Remarque pédagogique : noter dès cette étape quelle dimension longe la voie évite l'erreur d'orientation qui compromet le plus souvent les vérifications de recul.

Emprise au sol du bâtiment

Pourquoi fait-on ce calcul ? Pour mesurer la projection verticale du volume bâti au sens de l'article R. *420-1, valeur qui sera reportée sur le formulaire de demande de permis.

Méthodologie du calcul :

Produit des dimensions hors tout du bâtiment. Aucun élément en saillie n'est à ajouter : l'énoncé exclut expressément les balcons en encorbellement et les auvents portés.

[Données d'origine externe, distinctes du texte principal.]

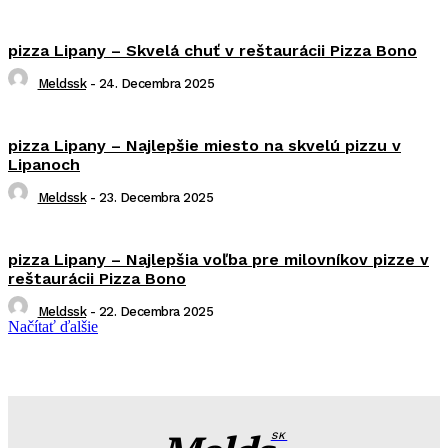
pizza Lipany – Skvelá chuť v reštaurácii Pizza Bono
Meldssk
-
24. Decembra 2025
pizza Lipany – Najlepšie miesto na skvelú pizzu v
Lipanoch
Meldssk
-
23. Decembra 2025
pizza Lipany – Najlepšia voľba pre milovníkov pizze v
reštaurácii Pizza Bono
Meldssk
-
22. Decembra 2025
Načítať ďalšie
SK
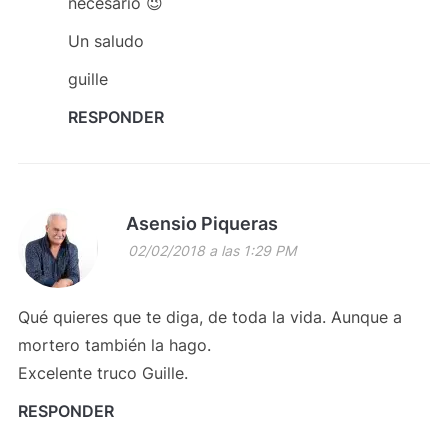
necesario 😉
Un saludo
guille
RESPONDER
Asensio Piqueras
02/02/2018 a las 1:29 PM
Qué quieres que te diga, de toda la vida. Aunque a
mortero también la hago.
Excelente truco Guille.
RESPONDER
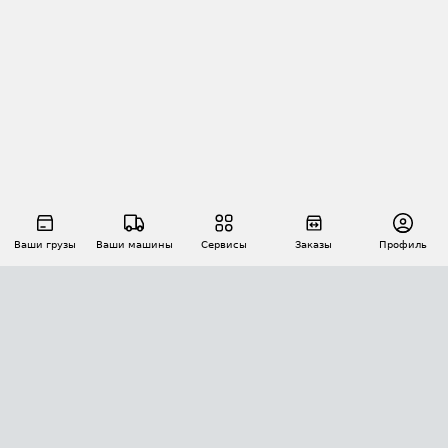
Ваши грузы
Ваши машины
Сервисы
Заказы
Профиль
АВТОМАТИЗАЦИЯ ПЕРЕВОЗОК
Площадки
Заказы
Торги
Тендеры
АТИ-Доки
GPS-мониторинг
АТИ Мессенджер
Цепочки грузов
API ATI.SU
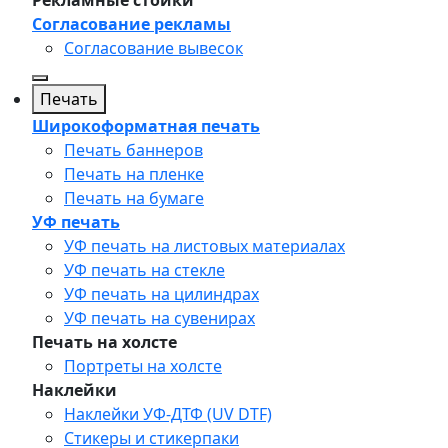
Рекламные стойки
Согласование рекламы
Согласование вывесок
Печать
Широкоформатная печать
Печать баннеров
Печать на пленке
Печать на бумаге
УФ печать
УФ печать на листовых материалах
УФ печать на стекле
УФ печать на цилиндрах
УФ печать на сувенирах
Печать на холсте
Портреты на холсте
Наклейки
Наклейки УФ-ДТФ (UV DTF)
Стикеры и стикерпаки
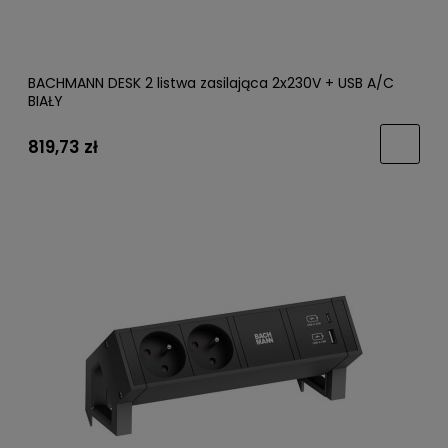
BACHMANN DESK 2 listwa zasilająca 2x230V + USB A/C
BIAŁY
819,73 zł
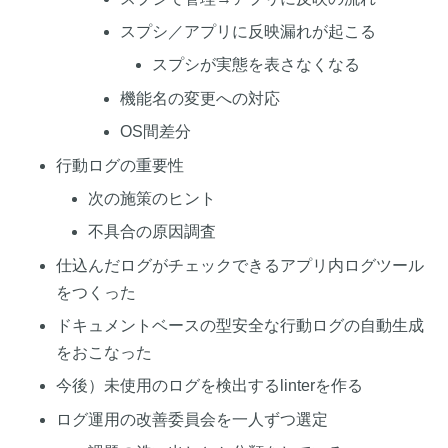
スプシ／アプリに反映漏れが起こる
スプシが実態を表さなくなる
機能名の変更への対応
OS間差分
行動ログの重要性
次の施策のヒント
不具合の原因調査
仕込んだログがチェックできるアプリ内ログツール
をつくった
ドキュメントベースの型安全な行動ログの自動生成
をおこなった
今後）未使用のログを検出するlinterを作る
ログ運用の改善委員会を一人ずつ選定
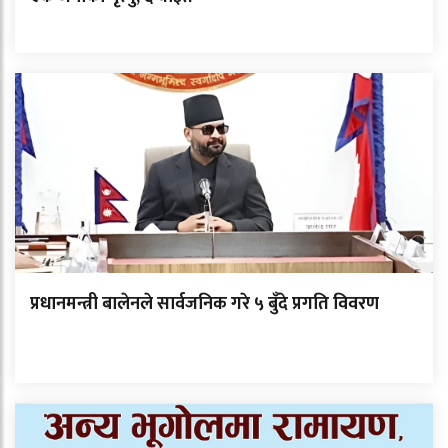
प्रधानमन्त्री बालेनले सार्वजनिक गरे ५ बुँदे प्रगति विवरण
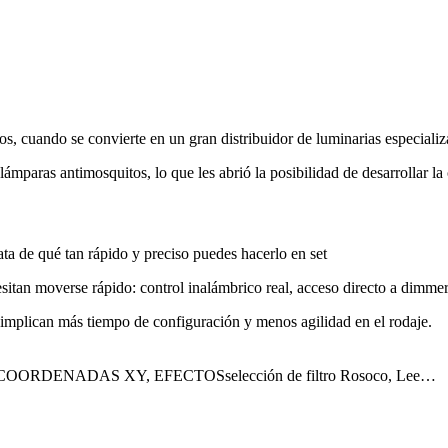
os, cuando se convierte en un gran distribuidor de luminarias especializ
ámparas antimosquitos, lo que les abrió la posibilidad de desarrollar 
ata de qué tan rápido y preciso puedes hacerlo en set
an moverse rápido: control inalámbrico real, acceso directo a dimmer, c
 implican más tiempo de configuración y menos agilidad en el rodaje.
OORDENADAS XY, EFECTOSselección de filtro Rosoco, Lee…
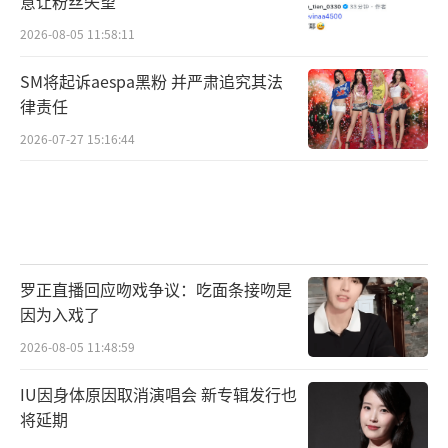
意让粉丝失望
2026-08-05 11:58:11
SM将起诉aespa黑粉 并严肃追究其法
律责任
2026-07-27 15:16:44
罗正直播回应吻戏争议：吃面条接吻是
因为入戏了
2026-08-05 11:48:59
IU因身体原因取消演唱会 新专辑发行也
将延期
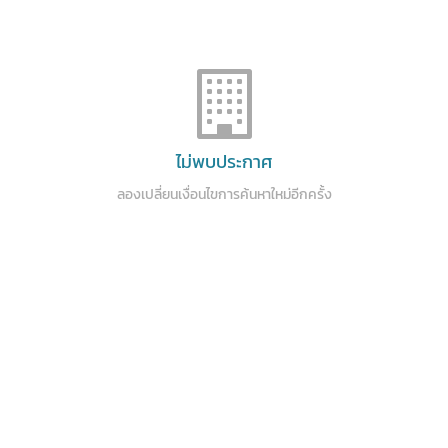
ไม่พบประกาศ
ลองเปลี่ยนเงื่อนไขการค้นหาใหม่อีกครั้ง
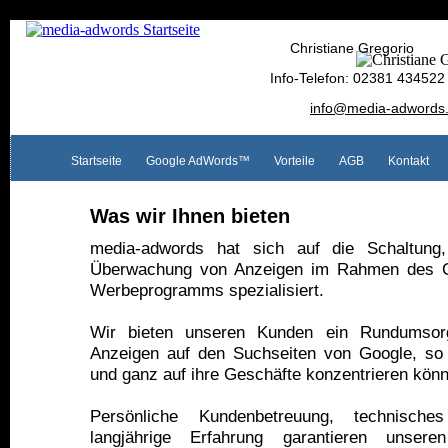
Christiane Gregorio
Info-Telefon: 02381 434522
info@media-adwords
Startseite
Google AdWords™
Vorteile
AGB
Kontakt
Was wir Ihnen bieten
media-adwords hat sich auf die Schaltung
Überwachung von Anzeigen im Rahmen des 
Werbeprogramms spezialisiert.
Wir bieten unseren Kunden ein Rundumsorg
Anzeigen auf den Suchseiten von Google, so 
und ganz auf ihre Geschäfte konzentrieren kön
Persönliche Kundenbetreuung, technisc
langjährige Erfahrung garantieren unsere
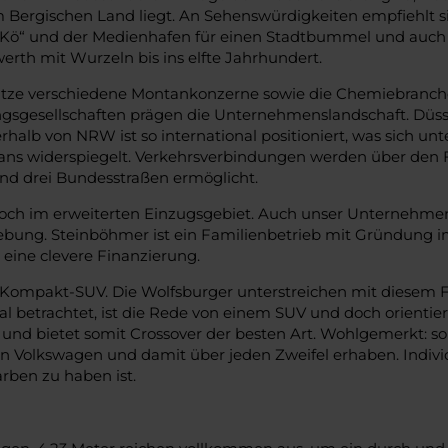
 Bergischen Land liegt. An Sehenswürdigkeiten empfiehlt sic
as „Kö“ und der Medienhafen für einen Stadtbummel und auch 
werth mit Wurzeln bis ins elfte Jahrhundert.
itze verschiedene Montankonzerne sowie die Chemiebranche 
gsgesellschaften prägen die Unternehmenslandschaft. Düsse
halb von NRW ist so international positioniert, was sich 
ns widerspiegelt. Verkehrsverbindungen werden über den F
nd drei Bundesstraßen ermöglicht.
och im erweiterten Einzugsgebiet. Auch unser Unternehmen
bung. Steinböhmer ist ein Familienbetrieb mit Gründung im 
ine clevere Finanzierung.
 Kompakt-SUV. Die Wolfsburger unterstreichen mit diesem 
l betrachtet, ist die Rede von einem SUV und doch orientie
und bietet somit Crossover der besten Art. Wohlgemerkt: so
ein Volkswagen und damit über jeden Zweifel erhaben. Indivi
rben zu haben ist.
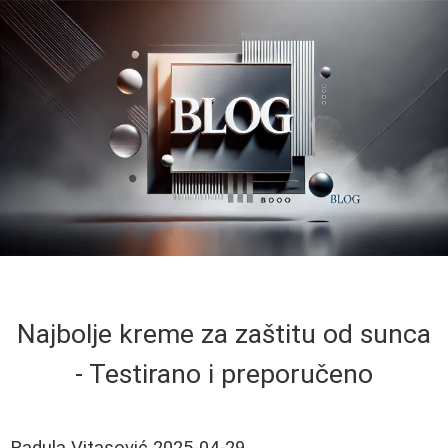
Najbolje kreme za zaštitu od sunca
- Testirano i preporučeno
Radula Vitasović
2025-04-29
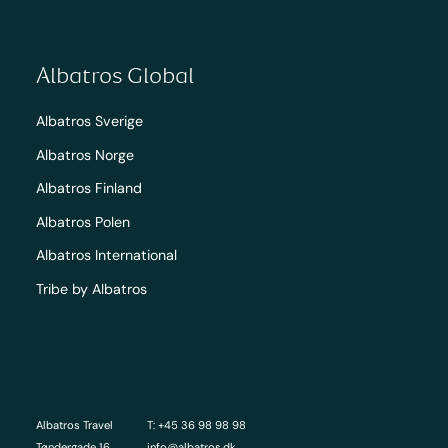
Albatros Global
Albatros Sverige
Albatros Norge
Albatros Finland
Albatros Polen
Albatros International
Tribe by Albatros
Albatros Travel
T: +45 36 98 98 98
Tøndergade 16
info@albatros.dk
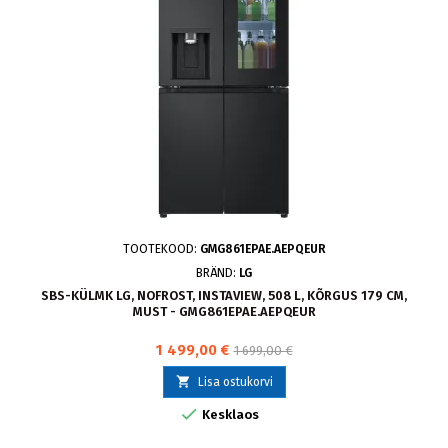
TOOTEKOOD:
GMG861EPAE.AEPQEUR
BRÄND:
LG
SBS-KÜLMK LG, NOFROST, INSTAVIEW, 508 L, KÕRGUS 179 CM,
MUST - GMG861EPAE.AEPQEUR
1 499,00 €
1 699,00 €

Lisa ostukorvi

Kesklaos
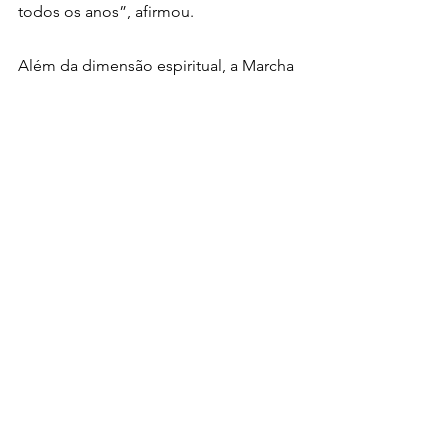
todos os anos”, afirmou.
Além da dimensão espiritual, a Marcha 
contou com ações sociais e de saúde, 
em parceria com a 
Secretaria de Saúde 
do Recife
. O público teve acesso a 
serviços como aferição de pressão 
arterial, vacinação, testes básicos e 
orientações preventivas.
As crianças também tiveram espaço 
garantido, com atividades recreativas, 
apresentações de dança e o tradicional 
trenzinho. Para garantir a inclusão, 
intérpretes de Libras acompanharam 
toda a programação, permitindo que 
pessoas com deficiência auditiva 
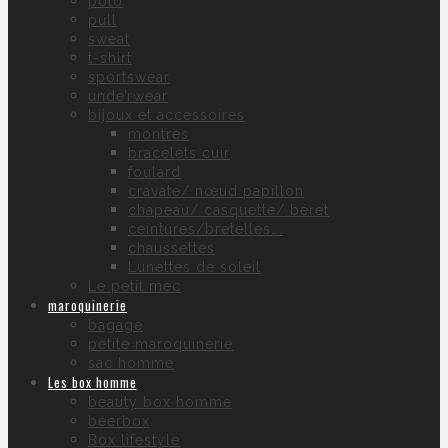
polo
pull
sweat
t-shirt
sportswear
unde’rwear
bijoux et accessoires
montres
bracelets cuir
foulard
cravate/ nœud papillon
chapeau/ casquette/ béret
ceintures/bretelles….
chaussettes
Lunettes de soleil
Le petit mec
maroquinerie
bagage
petite maroquinerie
sac homme
Les box homme
beauty box homme
beerbox
Box lifestyle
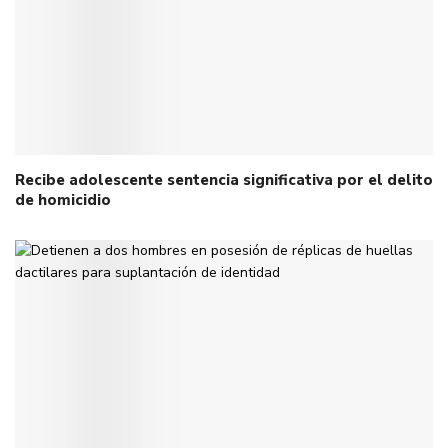
Recibe adolescente sentencia significativa por el delito
de homicidio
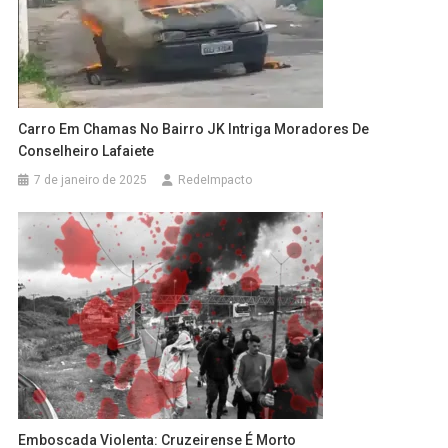
Carro Em Chamas No Bairro JK Intriga Moradores De
Conselheiro Lafaiete
7 de janeiro de 2025
RedeImpacto
Emboscada Violenta: Cruzeirense É Morto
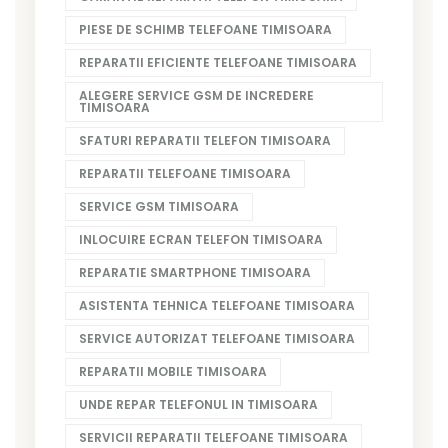
PIESE DE SCHIMB TELEFOANE TIMISOARA
REPARATII EFICIENTE TELEFOANE TIMISOARA
ALEGERE SERVICE GSM DE INCREDERE
TIMISOARA
SFATURI REPARATII TELEFON TIMISOARA
REPARATII TELEFOANE TIMISOARA
SERVICE GSM TIMISOARA
INLOCUIRE ECRAN TELEFON TIMISOARA
REPARATIE SMARTPHONE TIMISOARA
ASISTENTA TEHNICA TELEFOANE TIMISOARA
SERVICE AUTORIZAT TELEFOANE TIMISOARA
REPARATII MOBILE TIMISOARA
UNDE REPAR TELEFONUL IN TIMISOARA
SERVICII REPARATII TELEFOANE TIMISOARA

  • Substitution : \( L_{\text{bat}} = 34{,}00 \text{ m} \) et \( l_{\text{bat}} = 15{,}00 \text{ m} \), mesurées au nu extérieur.
  • Piège évité : retrancher l'épaisseur des murs. L'emprise se mesure hors tout ; le nu intérieur ne servira qu'à la question 3.
  • Hypothèse validée : tous les niveaux hors sol ont la même emprise, aucun étage n'étant en retrait ni en surplomb. La projection est donc celle d'un rectangle unique.
  • Vérification croisée : \( 34 \times 15 = 34 \times 10 + 34 \times 5 = 340 + 170 = 510 \) : le contrôle de tête confirme.
  • Finalité : alimenter le taux d'occupation, puis servir de surface de base au volume de fouille en question 4.
\[ \begin{aligned} E &= L_{\text{bat}} \times l_{\text{bat}} \\ &= 34{,}00 \times 15{,}00 \\ &= \mathbf{510{,}00} \text{ m}^{2} \end{aligned} \]
Analyse intermédiaire du chiffre :

510,00 m² de sol définitivement soustraits à l'infiltration. Une profondeur de bâtiment de 15,00 m est favorable à l'éclairage naturel : elle permet des logements traversants sans zone aveugle en cœur de plan.

  • Ordre de grandeur : un plateau de 510 m² accueille couramment six à huit logements par niveau, ce qui est cohérent avec un immeuble collectif à noyau central.
  • Impact sur la suite : cette valeur sera reprise telle quelle comme surface de fouille, le sous-sol ayant la même emprise que la superstructure.
  • Cohérence : le bâtiment occupe 68 % de la longueur de la parcelle et la moitié de sa profondeur : la proportion est visuellement plausible.
  • Attention : cette emprise est mesurée hors tout. Elle ne préjuge en rien de la surface de plancher, qui sera nettement inférieure une fois les murs et les déductions retirés.
  • Comparaison : 990,00 m² de terrain restent libres, de quoi organiser les accès, le stationnement de surface et les espaces plantés.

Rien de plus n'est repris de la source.